Lines of the material that include the string "titled" should be returned.
----
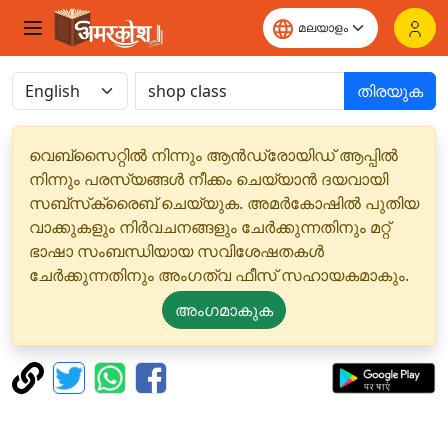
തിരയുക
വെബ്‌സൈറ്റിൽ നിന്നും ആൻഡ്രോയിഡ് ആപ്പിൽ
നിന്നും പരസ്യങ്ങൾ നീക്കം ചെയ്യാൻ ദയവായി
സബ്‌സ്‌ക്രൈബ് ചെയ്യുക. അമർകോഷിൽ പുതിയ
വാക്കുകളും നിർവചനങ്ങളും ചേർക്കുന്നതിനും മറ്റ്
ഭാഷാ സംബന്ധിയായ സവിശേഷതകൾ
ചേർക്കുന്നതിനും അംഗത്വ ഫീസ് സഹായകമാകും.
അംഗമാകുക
----
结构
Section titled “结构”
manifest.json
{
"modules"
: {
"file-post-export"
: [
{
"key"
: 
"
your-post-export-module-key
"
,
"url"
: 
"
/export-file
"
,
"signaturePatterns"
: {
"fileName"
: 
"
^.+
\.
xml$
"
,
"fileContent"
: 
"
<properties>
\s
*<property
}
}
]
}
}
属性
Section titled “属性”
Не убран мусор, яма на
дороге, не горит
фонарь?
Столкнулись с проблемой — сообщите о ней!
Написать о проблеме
----
● **WRITTEN REPLY**:
Section titled “结构”
Section titled “属性”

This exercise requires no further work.